─── RECORDS FOR THIS EXERCISE ───

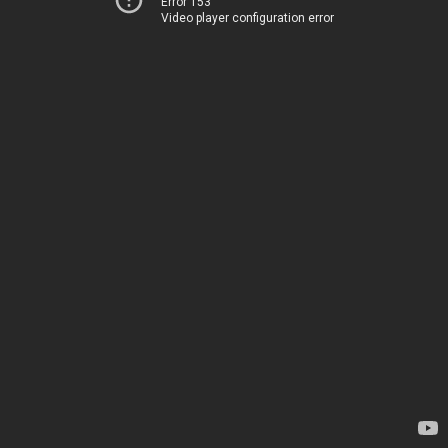
Error 153
Video player configuration error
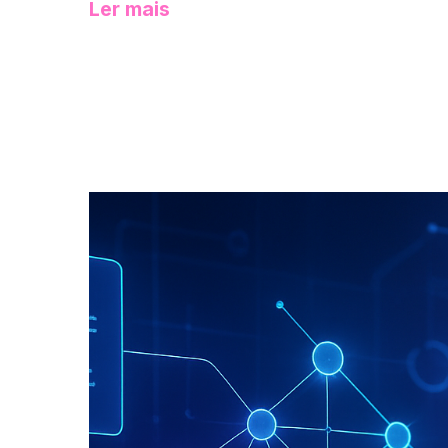
Ler mais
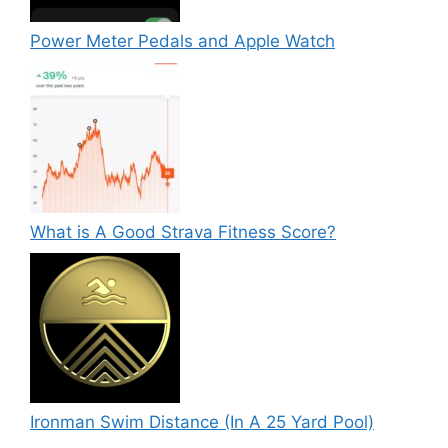
Power Meter Pedals and Apple Watch
What is A Good Strava Fitness Score?
Ironman Swim Distance (In A 25 Yard Pool)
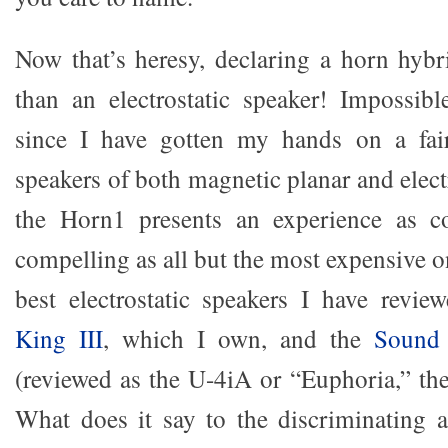
Now that’s heresy, declaring a horn hyb
than an electrostatic speaker! Impossible
since I have gotten my hands on a fai
speakers of both magnetic planar and electr
the Horn1 presents an experience as c
compelling as all but the most expensive 
best electrostatic speakers I have revie
King III
, which I own, and the
Sound 
(reviewed as the U-4iA or “Euphoria,” the
What does it say to the discriminating 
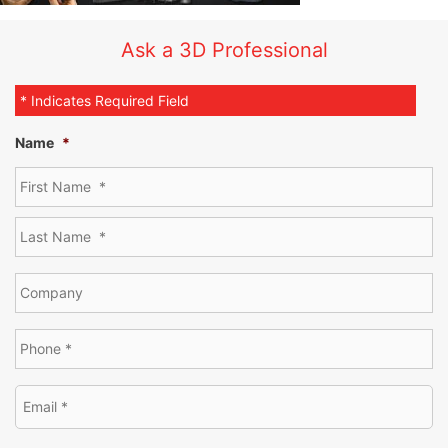
Ask a 3D Professional
* Indicates Required Field
Name
*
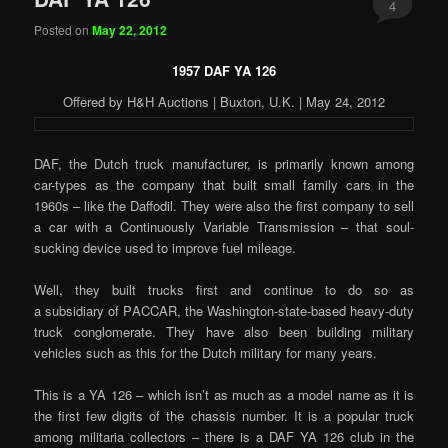
4
Posted on
May 22, 2012
1957 DAF YA 126
Offered by H&H Auctions | Buxton, U.K. | May 24, 2012
DAF, the Dutch truck manufacturer, is primarily known among
car-types as the company that built small family cars in the
1960s – like the Daffodil. They were also the first company to sell
a car with a Continuously Variable Transmission – that soul-
sucking device used to improve fuel mileage.
Well, they built trucks first and continue to do so as
a subsidiary of PACCAR, the Washington-state-based heavy-duty
truck conglomerate. They have also been building military
vehicles such as this for the Dutch military for many years.
This is a YA 126 – which isn’t as much as a model name as it is
the first few digits of the chassis number. It is a popular truck
among militaria collectors – there is a DAF YA 126 club in the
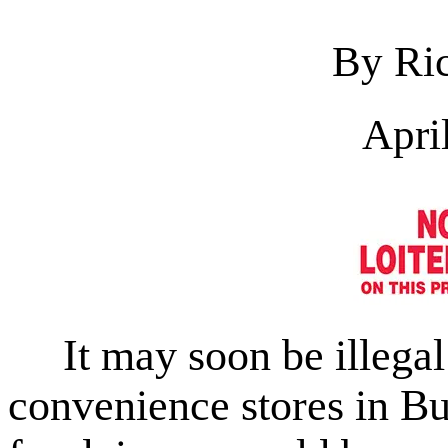
By Ric
Apri
It may soon be illegal 
convenience stores in Bu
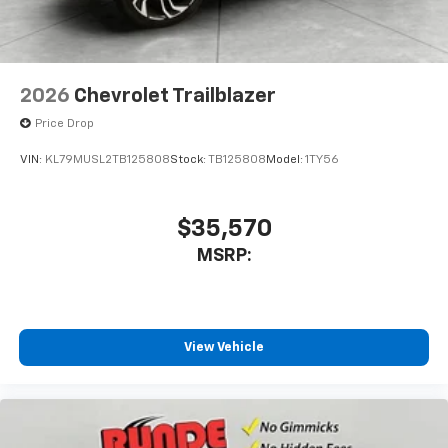
2026
Chevrolet Trailblazer
Price Drop
VIN:
KL79MUSL2TB125808
Stock:
TB125808
Model:
1TY56
$35,570
MSRP:
View Vehicle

───

Omit the pictures, then give every record back exactly as it stands.

◆ **THE ANSWER**:
Error 153
Video player configuration error
Ler mais
Power Meter Pedals and Apple Watch
What is A Good Strava Fitness Score?
Ironman Swim Distance (In A 25 Yard Pool)
Now that’s heresy, declaring a horn hyb
than an electrostatic speaker! Impossible
since I have gotten my hands on a fai
speakers of both magnetic planar and electr
the Horn1 presents an experience as c
compelling as all but the most expensive 
best electrostatic speakers I have revie
King III
, which I own, and the
Sound 
(reviewed as the U-4iA or “Euphoria,” the
What does it say to the discriminating 
Ask a 3D Professional
* Indicates Required Field
Name
*
4
Posted on
May 22, 2012
1957 DAF YA 126
Offered by H&H Auctions | Buxton, U.K. | May 24, 2012
DAF, the Dutch truck manufacturer, is primarily known among
car-types as the company that built small family cars in the
1960s – like the Daffodil. They were also the first company to sell
a car with a Continuously Variable Transmission – that soul-
sucking device used to improve fuel mileage.
Well, they built trucks first and continue to do so as
a subsidiary of PACCAR, the Washington-state-based heavy-duty
truck conglomerate. They have also been building military
vehicles such as this for the Dutch military for many years.
This is a YA 126 – which isn’t as much as a model name as it is
the first few digits of the chassis number. It is a popular truck
among militaria collectors – there is a DAF YA 126 club in the
By Ric
Apri
It may soon be illegal 
convenience stores in Bu
2026
Chevrolet Trailblazer
Price Drop
VIN:
KL79MUSL2TB125808
Stock:
TB125808
Model:
1TY56
$35,570
MSRP:
View Vehicle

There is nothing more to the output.